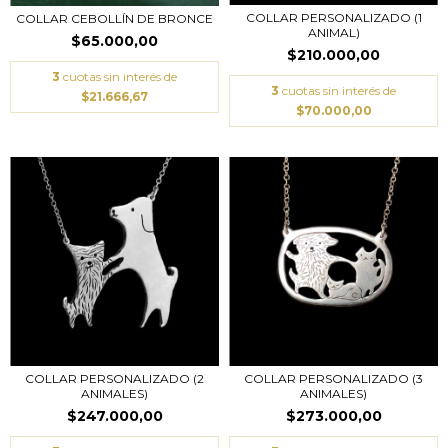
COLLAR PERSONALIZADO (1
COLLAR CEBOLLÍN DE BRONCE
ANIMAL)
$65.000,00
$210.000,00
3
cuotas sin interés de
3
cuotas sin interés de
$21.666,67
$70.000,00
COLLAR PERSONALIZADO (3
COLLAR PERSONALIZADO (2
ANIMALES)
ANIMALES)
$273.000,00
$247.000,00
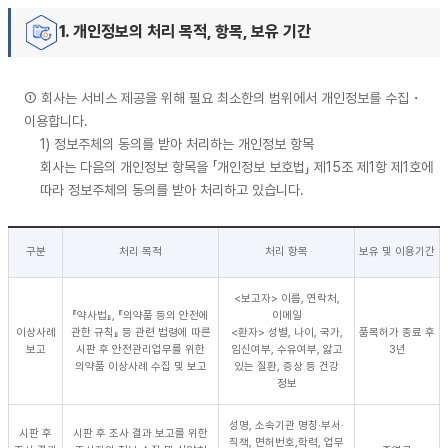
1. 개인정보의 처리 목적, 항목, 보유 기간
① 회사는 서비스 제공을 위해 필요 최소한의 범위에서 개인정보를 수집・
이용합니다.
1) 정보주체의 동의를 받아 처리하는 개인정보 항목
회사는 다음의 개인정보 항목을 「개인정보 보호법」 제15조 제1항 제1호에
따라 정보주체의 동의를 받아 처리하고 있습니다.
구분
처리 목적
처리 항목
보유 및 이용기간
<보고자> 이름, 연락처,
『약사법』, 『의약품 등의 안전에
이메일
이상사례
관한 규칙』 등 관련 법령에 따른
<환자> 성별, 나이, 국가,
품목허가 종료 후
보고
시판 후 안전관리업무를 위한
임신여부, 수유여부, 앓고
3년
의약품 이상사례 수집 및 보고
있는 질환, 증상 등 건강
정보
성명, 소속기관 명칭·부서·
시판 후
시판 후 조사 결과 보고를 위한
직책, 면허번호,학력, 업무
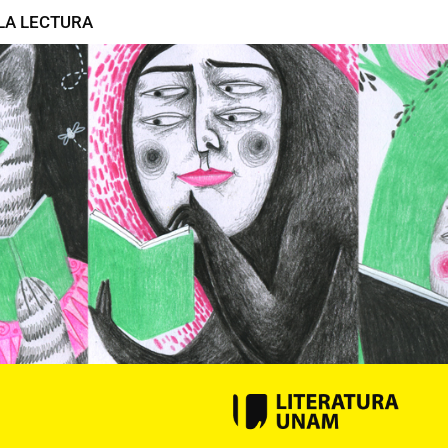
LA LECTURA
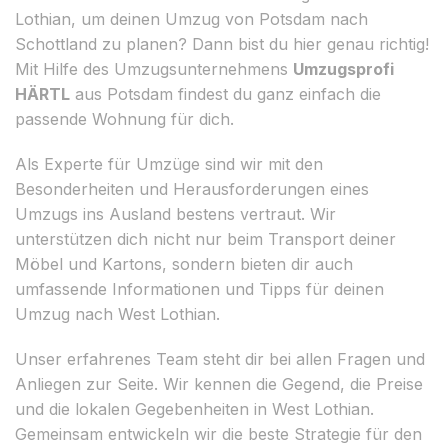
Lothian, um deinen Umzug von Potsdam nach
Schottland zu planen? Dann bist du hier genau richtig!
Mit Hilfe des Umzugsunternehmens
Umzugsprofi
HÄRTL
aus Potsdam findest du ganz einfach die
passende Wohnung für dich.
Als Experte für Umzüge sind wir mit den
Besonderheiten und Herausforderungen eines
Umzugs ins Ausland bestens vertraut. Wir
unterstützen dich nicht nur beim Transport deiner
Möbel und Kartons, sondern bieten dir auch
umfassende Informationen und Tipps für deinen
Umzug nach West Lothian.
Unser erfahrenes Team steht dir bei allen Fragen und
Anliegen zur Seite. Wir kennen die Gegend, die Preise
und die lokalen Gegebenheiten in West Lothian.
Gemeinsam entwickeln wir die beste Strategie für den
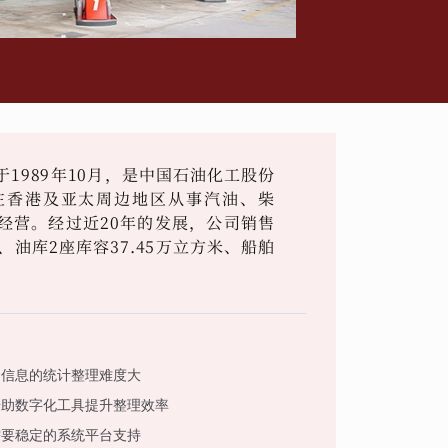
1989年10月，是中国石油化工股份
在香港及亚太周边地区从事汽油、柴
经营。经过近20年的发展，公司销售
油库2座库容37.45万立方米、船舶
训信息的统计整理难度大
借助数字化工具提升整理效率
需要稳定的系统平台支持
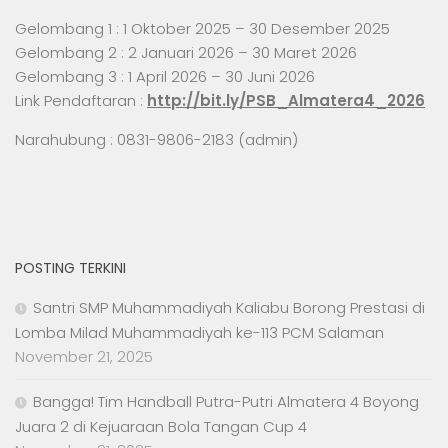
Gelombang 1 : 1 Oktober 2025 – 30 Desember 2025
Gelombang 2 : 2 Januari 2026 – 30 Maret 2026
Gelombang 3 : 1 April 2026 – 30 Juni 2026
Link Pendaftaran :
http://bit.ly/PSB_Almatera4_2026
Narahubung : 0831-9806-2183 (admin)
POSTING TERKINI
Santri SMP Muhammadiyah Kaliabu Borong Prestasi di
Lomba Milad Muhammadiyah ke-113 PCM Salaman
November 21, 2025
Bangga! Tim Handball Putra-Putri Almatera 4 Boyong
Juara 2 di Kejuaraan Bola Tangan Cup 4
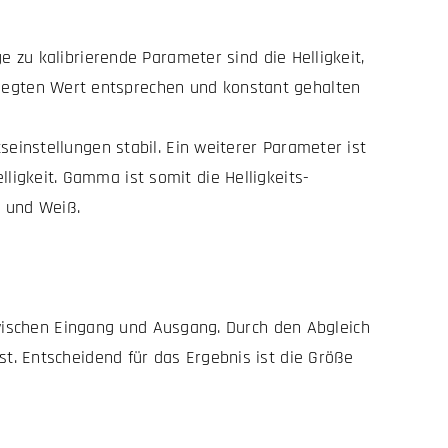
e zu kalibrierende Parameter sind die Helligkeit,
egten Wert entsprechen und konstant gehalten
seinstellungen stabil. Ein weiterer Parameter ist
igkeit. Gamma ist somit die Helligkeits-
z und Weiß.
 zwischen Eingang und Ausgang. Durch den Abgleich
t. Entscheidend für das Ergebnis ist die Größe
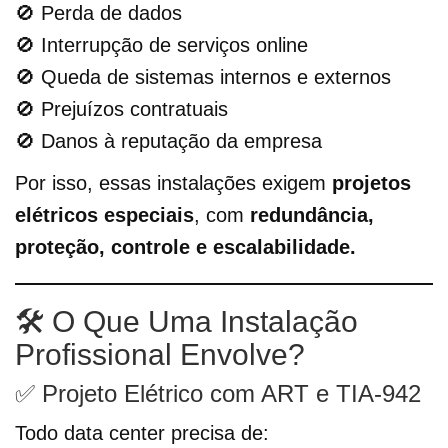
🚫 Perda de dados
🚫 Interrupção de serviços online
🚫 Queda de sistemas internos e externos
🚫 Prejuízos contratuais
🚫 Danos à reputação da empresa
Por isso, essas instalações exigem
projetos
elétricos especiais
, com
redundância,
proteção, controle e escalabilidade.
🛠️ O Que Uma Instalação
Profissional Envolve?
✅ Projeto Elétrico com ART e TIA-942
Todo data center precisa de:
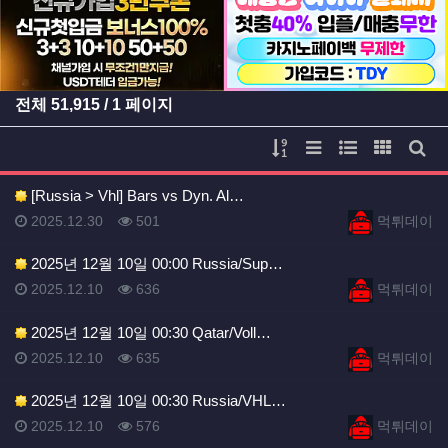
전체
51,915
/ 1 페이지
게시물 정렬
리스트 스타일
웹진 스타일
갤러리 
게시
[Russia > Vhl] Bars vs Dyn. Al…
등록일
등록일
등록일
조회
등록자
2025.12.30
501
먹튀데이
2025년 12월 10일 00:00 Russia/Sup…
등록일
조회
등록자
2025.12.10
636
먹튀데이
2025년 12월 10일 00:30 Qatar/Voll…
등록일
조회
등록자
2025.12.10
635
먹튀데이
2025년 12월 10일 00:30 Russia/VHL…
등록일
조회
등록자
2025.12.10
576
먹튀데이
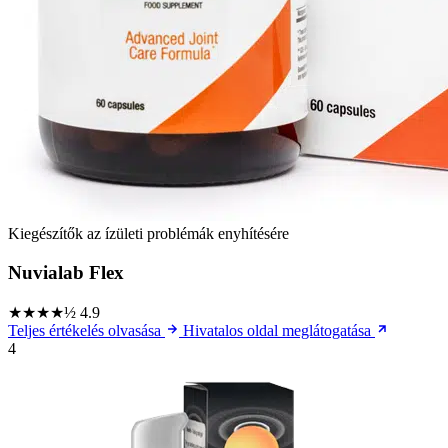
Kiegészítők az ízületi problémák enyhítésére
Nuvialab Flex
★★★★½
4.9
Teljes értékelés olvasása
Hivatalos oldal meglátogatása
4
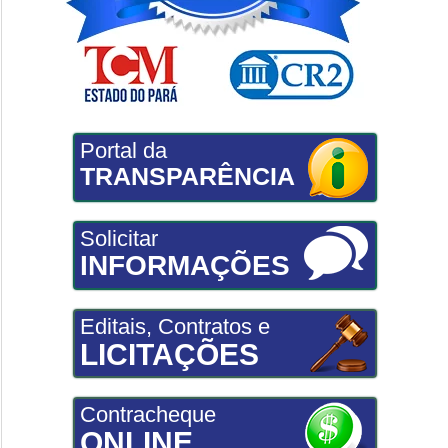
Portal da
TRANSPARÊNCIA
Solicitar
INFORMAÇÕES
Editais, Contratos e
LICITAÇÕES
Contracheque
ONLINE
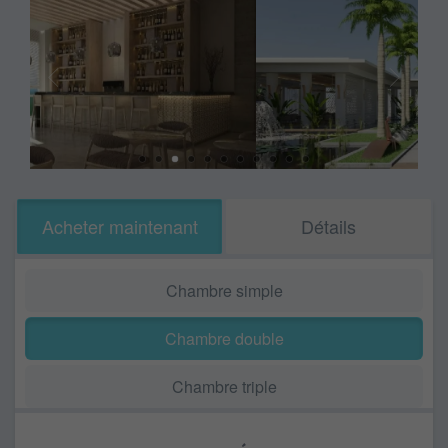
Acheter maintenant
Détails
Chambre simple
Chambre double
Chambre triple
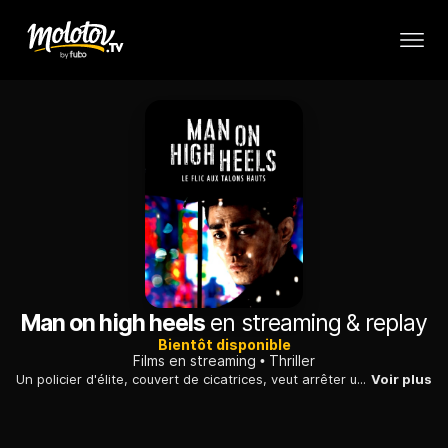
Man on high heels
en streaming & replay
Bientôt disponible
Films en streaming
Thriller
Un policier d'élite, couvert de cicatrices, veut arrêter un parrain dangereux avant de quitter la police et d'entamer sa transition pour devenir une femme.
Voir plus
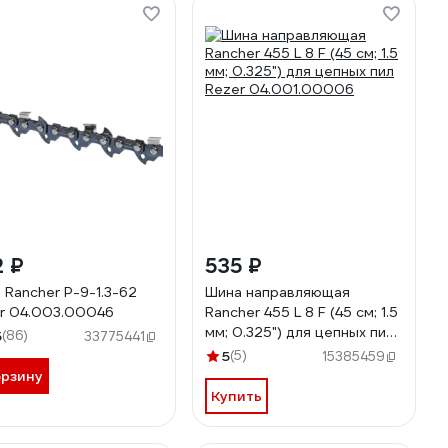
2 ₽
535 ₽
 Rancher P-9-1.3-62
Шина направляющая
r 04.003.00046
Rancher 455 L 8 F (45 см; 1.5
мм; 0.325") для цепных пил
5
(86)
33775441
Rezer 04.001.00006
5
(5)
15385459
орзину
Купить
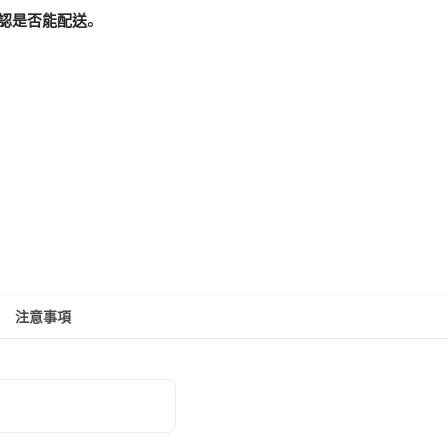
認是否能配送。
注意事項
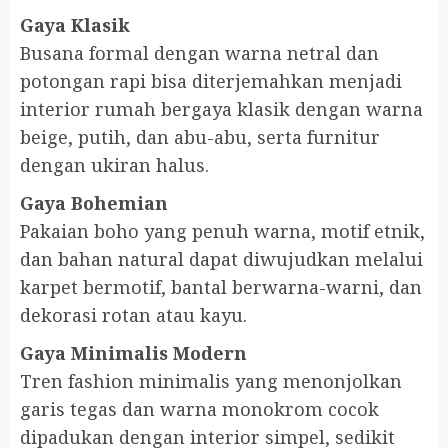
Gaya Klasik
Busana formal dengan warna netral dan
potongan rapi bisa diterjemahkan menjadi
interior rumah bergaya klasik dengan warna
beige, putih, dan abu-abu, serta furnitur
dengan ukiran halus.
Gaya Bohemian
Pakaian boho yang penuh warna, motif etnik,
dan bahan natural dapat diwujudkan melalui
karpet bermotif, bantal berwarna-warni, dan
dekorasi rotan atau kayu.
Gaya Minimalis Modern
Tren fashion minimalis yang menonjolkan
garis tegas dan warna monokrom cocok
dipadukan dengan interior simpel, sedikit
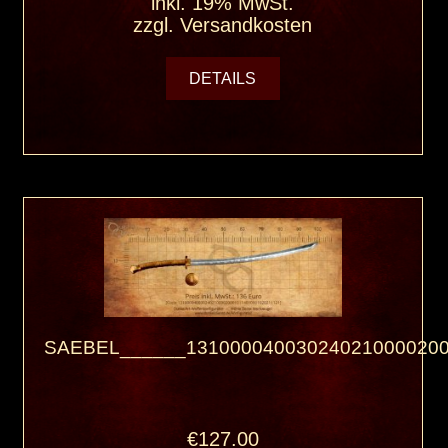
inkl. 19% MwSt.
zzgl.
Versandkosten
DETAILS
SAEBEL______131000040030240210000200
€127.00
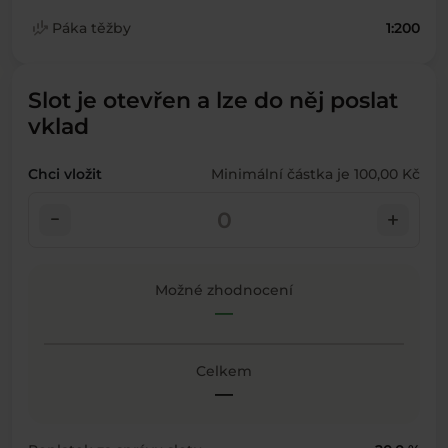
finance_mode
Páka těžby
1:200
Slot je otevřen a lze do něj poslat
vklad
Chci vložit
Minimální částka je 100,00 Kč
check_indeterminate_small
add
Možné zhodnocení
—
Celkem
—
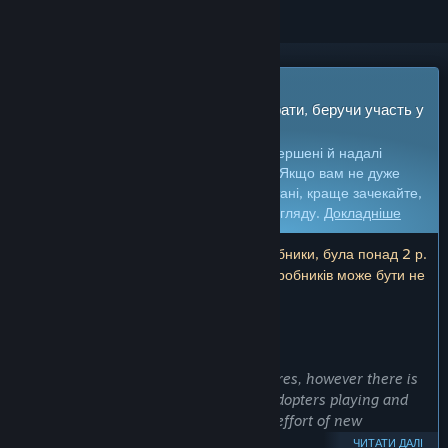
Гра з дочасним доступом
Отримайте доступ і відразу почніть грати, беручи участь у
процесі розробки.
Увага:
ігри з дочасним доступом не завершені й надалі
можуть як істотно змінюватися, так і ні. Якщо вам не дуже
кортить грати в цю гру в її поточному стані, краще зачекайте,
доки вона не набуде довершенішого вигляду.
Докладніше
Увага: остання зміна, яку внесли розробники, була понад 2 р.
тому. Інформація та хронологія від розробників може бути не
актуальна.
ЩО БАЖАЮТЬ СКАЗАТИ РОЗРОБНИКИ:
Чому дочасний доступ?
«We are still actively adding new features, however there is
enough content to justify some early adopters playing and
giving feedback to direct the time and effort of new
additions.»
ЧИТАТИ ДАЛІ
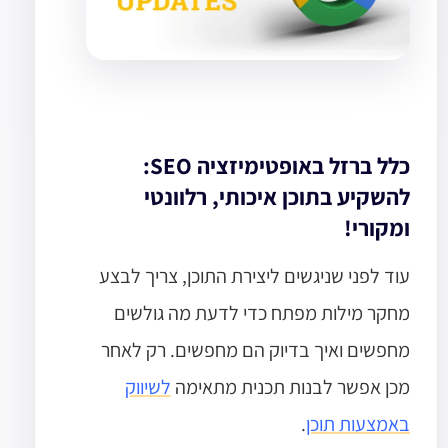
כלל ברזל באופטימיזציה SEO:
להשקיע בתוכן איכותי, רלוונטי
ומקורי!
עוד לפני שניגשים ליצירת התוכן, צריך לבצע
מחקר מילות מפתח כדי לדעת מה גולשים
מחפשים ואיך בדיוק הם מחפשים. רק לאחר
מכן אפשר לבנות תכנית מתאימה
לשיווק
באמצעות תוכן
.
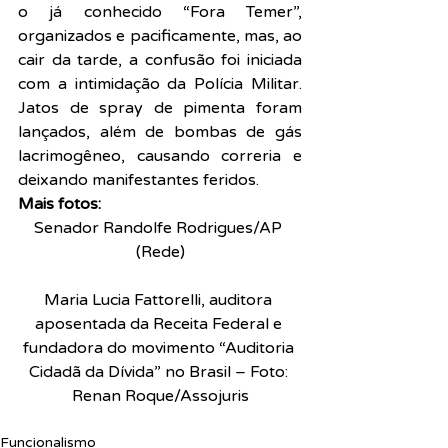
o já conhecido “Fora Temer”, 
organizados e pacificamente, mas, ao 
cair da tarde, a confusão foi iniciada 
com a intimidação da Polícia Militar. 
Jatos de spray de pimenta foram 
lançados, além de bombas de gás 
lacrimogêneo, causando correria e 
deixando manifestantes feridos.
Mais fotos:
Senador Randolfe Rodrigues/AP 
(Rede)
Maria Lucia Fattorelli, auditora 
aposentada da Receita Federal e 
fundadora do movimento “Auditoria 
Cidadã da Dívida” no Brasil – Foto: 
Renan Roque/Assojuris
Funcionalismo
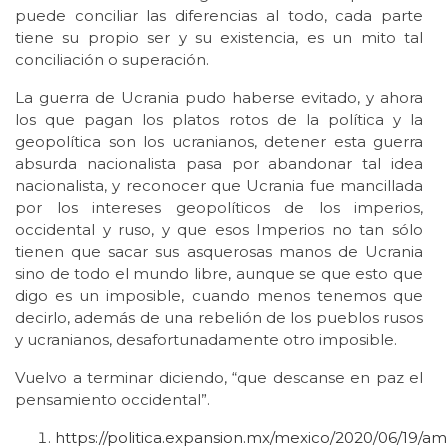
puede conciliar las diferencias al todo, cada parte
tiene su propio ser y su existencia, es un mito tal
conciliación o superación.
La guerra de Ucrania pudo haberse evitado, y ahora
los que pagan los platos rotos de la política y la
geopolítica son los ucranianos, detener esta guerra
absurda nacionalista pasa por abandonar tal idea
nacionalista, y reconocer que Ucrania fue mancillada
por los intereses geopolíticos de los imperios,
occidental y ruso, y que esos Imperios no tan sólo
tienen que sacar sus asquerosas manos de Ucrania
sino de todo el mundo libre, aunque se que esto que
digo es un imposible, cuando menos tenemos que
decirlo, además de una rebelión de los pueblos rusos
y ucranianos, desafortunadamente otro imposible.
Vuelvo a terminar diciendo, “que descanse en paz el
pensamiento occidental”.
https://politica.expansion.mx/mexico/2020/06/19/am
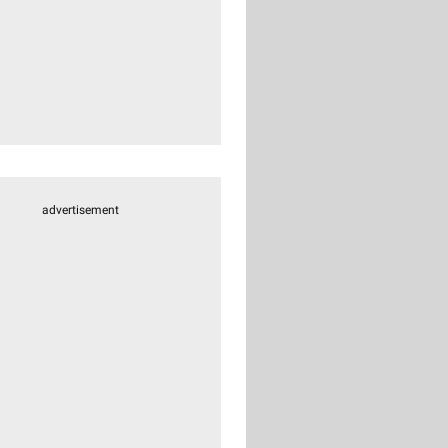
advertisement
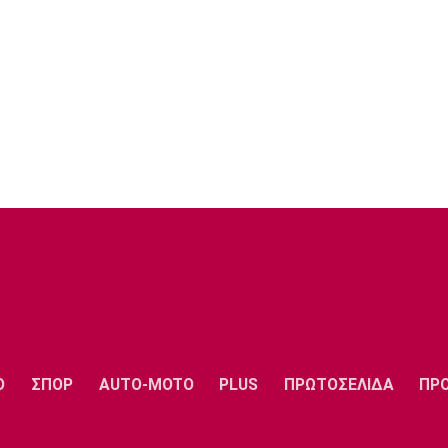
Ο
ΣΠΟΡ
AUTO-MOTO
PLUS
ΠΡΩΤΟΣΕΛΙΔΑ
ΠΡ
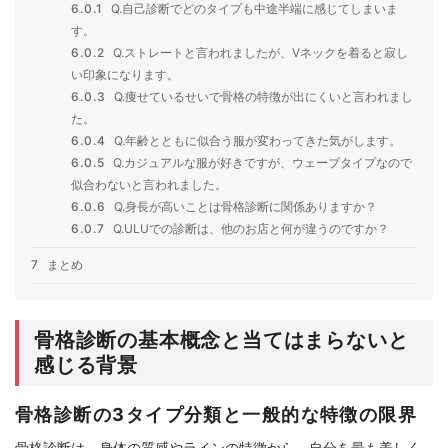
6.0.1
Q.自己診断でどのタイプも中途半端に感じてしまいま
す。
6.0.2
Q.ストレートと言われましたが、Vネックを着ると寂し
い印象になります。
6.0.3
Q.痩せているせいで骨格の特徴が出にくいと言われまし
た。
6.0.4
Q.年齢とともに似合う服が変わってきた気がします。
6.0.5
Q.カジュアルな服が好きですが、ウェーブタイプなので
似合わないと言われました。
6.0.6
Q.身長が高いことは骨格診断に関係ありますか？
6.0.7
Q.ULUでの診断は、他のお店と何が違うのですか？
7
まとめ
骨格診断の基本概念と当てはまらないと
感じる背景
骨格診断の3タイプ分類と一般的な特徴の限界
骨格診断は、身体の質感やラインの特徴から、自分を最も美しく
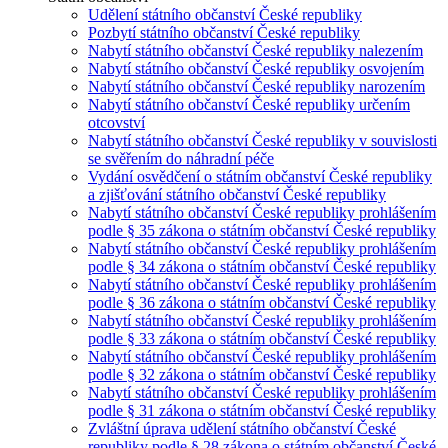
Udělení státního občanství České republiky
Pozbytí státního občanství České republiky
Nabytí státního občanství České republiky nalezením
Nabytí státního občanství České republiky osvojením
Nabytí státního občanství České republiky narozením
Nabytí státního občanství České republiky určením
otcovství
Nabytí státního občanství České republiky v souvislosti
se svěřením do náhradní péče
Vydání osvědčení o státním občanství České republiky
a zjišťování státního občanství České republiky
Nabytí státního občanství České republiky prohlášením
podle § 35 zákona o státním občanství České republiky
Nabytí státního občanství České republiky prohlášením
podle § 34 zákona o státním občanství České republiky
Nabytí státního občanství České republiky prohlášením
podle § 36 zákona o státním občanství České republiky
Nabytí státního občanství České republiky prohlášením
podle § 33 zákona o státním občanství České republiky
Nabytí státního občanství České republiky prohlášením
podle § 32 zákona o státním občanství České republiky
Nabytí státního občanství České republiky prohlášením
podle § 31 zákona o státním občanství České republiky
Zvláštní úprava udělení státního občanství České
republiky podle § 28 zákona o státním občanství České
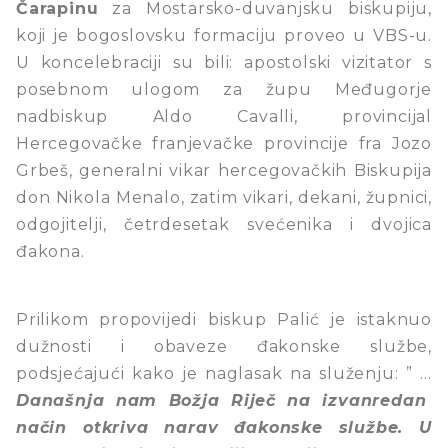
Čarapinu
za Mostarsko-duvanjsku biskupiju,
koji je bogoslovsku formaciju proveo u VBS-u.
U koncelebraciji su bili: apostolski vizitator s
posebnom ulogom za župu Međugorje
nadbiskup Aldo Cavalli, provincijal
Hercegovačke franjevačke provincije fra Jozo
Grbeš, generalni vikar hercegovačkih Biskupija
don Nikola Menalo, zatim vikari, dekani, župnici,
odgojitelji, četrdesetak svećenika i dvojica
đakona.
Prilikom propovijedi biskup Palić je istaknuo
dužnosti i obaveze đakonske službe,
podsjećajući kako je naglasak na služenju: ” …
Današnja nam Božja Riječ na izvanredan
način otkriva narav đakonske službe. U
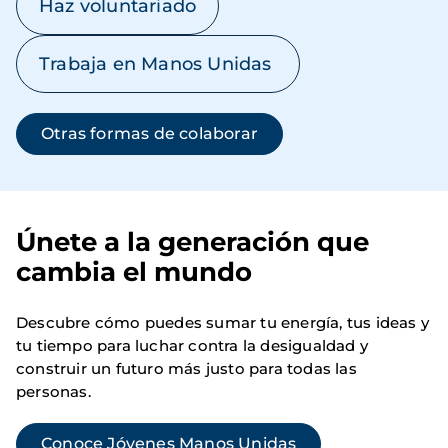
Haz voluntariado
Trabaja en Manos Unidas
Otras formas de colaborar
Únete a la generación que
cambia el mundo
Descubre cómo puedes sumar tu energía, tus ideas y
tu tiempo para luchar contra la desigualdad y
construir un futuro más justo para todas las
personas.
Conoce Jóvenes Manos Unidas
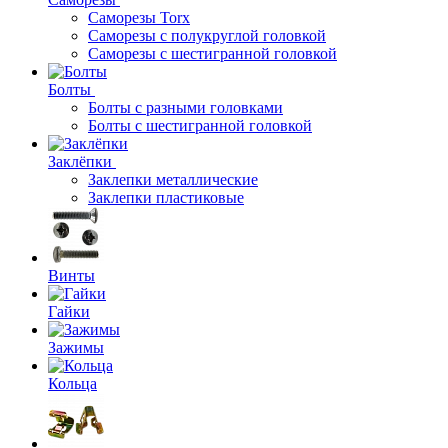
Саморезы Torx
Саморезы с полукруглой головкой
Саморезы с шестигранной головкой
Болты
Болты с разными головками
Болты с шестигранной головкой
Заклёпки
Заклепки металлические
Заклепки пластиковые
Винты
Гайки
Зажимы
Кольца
■ ■ ■ ■ ■ ■ ■
◆ Work order
Restate the lines above from the one containing "시판 후 조사 결과 보고를 위한" through the one containing "passende Wohnung für dich.", inclusive, exactly and without pictures.

◆ Written response
시판 후 조사 결과 보고를 위한
직책, 면허번호,학력, 업무
LA LECTURA
Lothian, um deinen Umzug von Potsdam nach
Schottland zu planen? Dann bist du hier genau richtig!
Mit Hilfe des Umzugsunternehmens
Umzugsprofi
HÄRTL
aus Potsdam findest du ganz einfach die
passende Wohnung für dich.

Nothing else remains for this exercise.